The entries below must be restated word for word.

══ Working data

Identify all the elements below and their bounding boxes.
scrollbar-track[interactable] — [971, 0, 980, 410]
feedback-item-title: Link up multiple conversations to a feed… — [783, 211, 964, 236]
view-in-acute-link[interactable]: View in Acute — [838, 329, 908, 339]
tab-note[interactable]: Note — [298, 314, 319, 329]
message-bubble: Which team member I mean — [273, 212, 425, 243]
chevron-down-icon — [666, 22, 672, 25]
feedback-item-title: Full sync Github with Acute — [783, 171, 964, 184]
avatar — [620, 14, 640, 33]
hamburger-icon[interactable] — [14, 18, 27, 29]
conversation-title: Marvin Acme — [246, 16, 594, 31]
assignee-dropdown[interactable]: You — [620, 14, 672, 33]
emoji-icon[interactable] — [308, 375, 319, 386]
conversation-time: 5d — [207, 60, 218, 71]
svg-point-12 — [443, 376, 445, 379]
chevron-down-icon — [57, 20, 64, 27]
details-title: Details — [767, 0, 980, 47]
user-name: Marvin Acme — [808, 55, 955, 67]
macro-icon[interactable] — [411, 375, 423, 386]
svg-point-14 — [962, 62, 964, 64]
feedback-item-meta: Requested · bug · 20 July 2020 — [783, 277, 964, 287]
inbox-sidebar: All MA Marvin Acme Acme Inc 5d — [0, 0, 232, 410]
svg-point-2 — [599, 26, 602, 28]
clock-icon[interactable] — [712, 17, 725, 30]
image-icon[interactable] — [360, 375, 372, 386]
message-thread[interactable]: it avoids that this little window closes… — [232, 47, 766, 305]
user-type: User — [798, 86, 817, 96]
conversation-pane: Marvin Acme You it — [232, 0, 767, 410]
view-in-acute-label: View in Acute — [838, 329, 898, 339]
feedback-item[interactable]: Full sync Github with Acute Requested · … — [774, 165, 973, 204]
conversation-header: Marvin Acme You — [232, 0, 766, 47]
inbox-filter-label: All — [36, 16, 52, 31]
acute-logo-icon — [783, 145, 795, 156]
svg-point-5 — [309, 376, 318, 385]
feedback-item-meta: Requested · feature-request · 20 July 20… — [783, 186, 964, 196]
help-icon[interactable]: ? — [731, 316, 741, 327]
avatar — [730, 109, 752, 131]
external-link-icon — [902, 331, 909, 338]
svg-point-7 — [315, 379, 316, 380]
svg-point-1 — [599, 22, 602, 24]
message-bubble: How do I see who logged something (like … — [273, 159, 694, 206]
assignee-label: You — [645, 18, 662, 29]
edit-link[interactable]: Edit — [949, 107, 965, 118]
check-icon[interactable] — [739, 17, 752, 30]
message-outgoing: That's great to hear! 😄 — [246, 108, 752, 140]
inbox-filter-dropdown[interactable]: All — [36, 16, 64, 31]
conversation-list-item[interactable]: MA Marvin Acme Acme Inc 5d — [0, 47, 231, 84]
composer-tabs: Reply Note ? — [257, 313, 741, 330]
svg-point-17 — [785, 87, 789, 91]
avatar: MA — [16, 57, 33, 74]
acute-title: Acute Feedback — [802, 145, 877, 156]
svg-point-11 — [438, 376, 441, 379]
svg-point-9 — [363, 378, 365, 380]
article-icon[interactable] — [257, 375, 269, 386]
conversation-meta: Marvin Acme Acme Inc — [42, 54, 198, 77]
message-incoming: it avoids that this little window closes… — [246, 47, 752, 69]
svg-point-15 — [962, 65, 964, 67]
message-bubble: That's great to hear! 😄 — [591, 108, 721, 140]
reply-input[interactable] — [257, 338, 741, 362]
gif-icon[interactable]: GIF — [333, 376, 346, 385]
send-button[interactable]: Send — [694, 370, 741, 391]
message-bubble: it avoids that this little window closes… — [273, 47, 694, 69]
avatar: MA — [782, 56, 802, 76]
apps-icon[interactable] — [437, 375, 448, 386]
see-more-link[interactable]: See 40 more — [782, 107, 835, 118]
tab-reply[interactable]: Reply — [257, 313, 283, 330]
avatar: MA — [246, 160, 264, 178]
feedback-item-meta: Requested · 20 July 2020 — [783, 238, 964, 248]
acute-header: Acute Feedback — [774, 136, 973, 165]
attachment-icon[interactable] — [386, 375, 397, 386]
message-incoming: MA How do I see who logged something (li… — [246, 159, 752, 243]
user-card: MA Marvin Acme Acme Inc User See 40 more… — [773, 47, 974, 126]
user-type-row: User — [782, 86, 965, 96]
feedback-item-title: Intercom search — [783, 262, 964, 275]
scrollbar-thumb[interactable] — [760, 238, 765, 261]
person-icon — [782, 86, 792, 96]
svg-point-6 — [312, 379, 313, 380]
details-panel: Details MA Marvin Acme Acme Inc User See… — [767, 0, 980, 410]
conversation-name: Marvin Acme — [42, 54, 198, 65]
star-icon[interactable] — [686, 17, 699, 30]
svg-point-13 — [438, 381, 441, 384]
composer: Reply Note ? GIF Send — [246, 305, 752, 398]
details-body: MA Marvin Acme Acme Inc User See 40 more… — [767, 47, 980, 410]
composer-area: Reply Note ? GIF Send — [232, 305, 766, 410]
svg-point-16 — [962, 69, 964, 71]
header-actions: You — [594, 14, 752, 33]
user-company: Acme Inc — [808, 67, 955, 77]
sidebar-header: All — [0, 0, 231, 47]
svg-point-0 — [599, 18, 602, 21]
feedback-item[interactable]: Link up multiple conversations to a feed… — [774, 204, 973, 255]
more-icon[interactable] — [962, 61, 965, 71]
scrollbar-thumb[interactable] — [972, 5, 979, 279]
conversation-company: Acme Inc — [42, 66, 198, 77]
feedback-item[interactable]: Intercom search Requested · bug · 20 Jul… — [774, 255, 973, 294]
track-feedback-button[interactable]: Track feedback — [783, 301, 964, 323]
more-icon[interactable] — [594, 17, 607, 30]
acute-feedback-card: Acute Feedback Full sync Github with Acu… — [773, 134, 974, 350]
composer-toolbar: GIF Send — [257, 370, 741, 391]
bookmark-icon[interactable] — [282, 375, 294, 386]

════

Exercise result:
Identify all the elements below and their bounding boxes.
scrollbar-track[interactable] — [971, 0, 980, 410]
feedback-item-title: Link up multiple conversations to a feed… — [783, 211, 964, 236]
view-in-acute-link[interactable]: View in Acute — [838, 329, 908, 339]
tab-note[interactable]: Note — [298, 314, 319, 329]
message-bubble: Which team member I mean — [273, 212, 425, 243]
chevron-down-icon — [666, 22, 672, 25]
feedback-item-title: Full sync Github with Acute — [783, 171, 964, 184]
avatar — [620, 14, 640, 33]
hamburger-icon[interactable] — [14, 18, 27, 29]
conversation-title: Marvin Acme — [246, 16, 594, 31]
assignee-dropdown[interactable]: You — [620, 14, 672, 33]
emoji-icon[interactable] — [308, 375, 319, 386]
conversation-time: 5d — [207, 60, 218, 71]
svg-point-12 — [443, 376, 445, 379]
chevron-down-icon — [57, 20, 64, 27]
details-title: Details — [767, 0, 980, 47]
user-name: Marvin Acme — [808, 55, 955, 67]
macro-icon[interactable] — [411, 375, 423, 386]
svg-point-14 — [962, 62, 964, 64]
feedback-item-meta: Requested · bug · 20 July 2020 — [783, 277, 964, 287]
inbox-sidebar: All MA Marvin Acme Acme Inc 5d — [0, 0, 232, 410]
svg-point-2 — [599, 26, 602, 28]
clock-icon[interactable] — [712, 17, 725, 30]
image-icon[interactable] — [360, 375, 372, 386]
message-thread[interactable]: it avoids that this little window closes… — [232, 47, 766, 305]
user-type: User — [798, 86, 817, 96]
conversation-pane: Marvin Acme You it — [232, 0, 767, 410]
view-in-acute-label: View in Acute — [838, 329, 898, 339]
feedback-item[interactable]: Full sync Github with Acute Requested · … — [774, 165, 973, 204]
conversation-header: Marvin Acme You — [232, 0, 766, 47]
inbox-filter-label: All — [36, 16, 52, 31]
acute-logo-icon — [783, 145, 795, 156]
svg-point-5 — [309, 376, 318, 385]
feedback-item-meta: Requested · feature-request · 20 July 20… — [783, 186, 964, 196]
help-icon[interactable]: ? — [731, 316, 741, 327]
avatar — [730, 109, 752, 131]
external-link-icon — [902, 331, 909, 338]
svg-point-7 — [315, 379, 316, 380]
svg-point-1 — [599, 22, 602, 24]
message-bubble: How do I see who logged something (like … — [273, 159, 694, 206]
assignee-label: You — [645, 18, 662, 29]
edit-link[interactable]: Edit — [949, 107, 965, 118]
check-icon[interactable] — [739, 17, 752, 30]
message-outgoing: That's great to hear! 😄 — [246, 108, 752, 140]
inbox-filter-dropdown[interactable]: All — [36, 16, 64, 31]
conversation-list-item[interactable]: MA Marvin Acme Acme Inc 5d — [0, 47, 231, 84]
composer-tabs: Reply Note ? — [257, 313, 741, 330]
svg-point-17 — [785, 87, 789, 91]
avatar: MA — [16, 57, 33, 74]
acute-title: Acute Feedback — [802, 145, 877, 156]
svg-point-11 — [438, 376, 441, 379]
svg-point-9 — [363, 378, 365, 380]
article-icon[interactable] — [257, 375, 269, 386]
conversation-meta: Marvin Acme Acme Inc — [42, 54, 198, 77]
message-incoming: it avoids that this little window closes… — [246, 47, 752, 69]
svg-point-15 — [962, 65, 964, 67]
message-bubble: That's great to hear! 😄 — [591, 108, 721, 140]
reply-input[interactable] — [257, 338, 741, 362]
gif-icon[interactable]: GIF — [333, 376, 346, 385]
send-button[interactable]: Send — [694, 370, 741, 391]
message-bubble: it avoids that this little window closes… — [273, 47, 694, 69]
avatar: MA — [782, 56, 802, 76]
apps-icon[interactable] — [437, 375, 448, 386]
see-more-link[interactable]: See 40 more — [782, 107, 835, 118]
tab-reply[interactable]: Reply — [257, 313, 283, 330]
avatar: MA — [246, 160, 264, 178]
feedback-item-meta: Requested · 20 July 2020 — [783, 238, 964, 248]
acute-header: Acute Feedback — [774, 136, 973, 165]
attachment-icon[interactable] — [386, 375, 397, 386]
message-incoming: MA How do I see who logged something (li… — [246, 159, 752, 243]
user-card: MA Marvin Acme Acme Inc User See 40 more… — [773, 47, 974, 126]
user-type-row: User — [782, 86, 965, 96]
feedback-item-title: Intercom search — [783, 262, 964, 275]
scrollbar-thumb[interactable] — [760, 238, 765, 261]
person-icon — [782, 86, 792, 96]
svg-point-6 — [312, 379, 313, 380]
details-panel: Details MA Marvin Acme Acme Inc User See… — [767, 0, 980, 410]
conversation-name: Marvin Acme — [42, 54, 198, 65]
star-icon[interactable] — [686, 17, 699, 30]
svg-point-13 — [438, 381, 441, 384]
composer: Reply Note ? GIF Send — [246, 305, 752, 398]
details-body: MA Marvin Acme Acme Inc User See 40 more… — [767, 47, 980, 410]
composer-area: Reply Note ? GIF Send — [232, 305, 766, 410]
svg-point-16 — [962, 69, 964, 71]
header-actions: You — [594, 14, 752, 33]
user-company: Acme Inc — [808, 67, 955, 77]
sidebar-header: All — [0, 0, 231, 47]
svg-point-0 — [599, 18, 602, 21]
feedback-item[interactable]: Link up multiple conversations to a feed… — [774, 204, 973, 255]
more-icon[interactable] — [962, 61, 965, 71]
scrollbar-thumb[interactable] — [972, 5, 979, 279]
conversation-company: Acme Inc — [42, 66, 198, 77]
feedback-item[interactable]: Intercom search Requested · bug · 20 Jul… — [774, 255, 973, 294]
track-feedback-button[interactable]: Track feedback — [783, 301, 964, 323]
more-icon[interactable] — [594, 17, 607, 30]
acute-feedback-card: Acute Feedback Full sync Github with Acu… — [773, 134, 974, 350]
composer-toolbar: GIF Send — [257, 370, 741, 391]
bookmark-icon[interactable] — [282, 375, 294, 386]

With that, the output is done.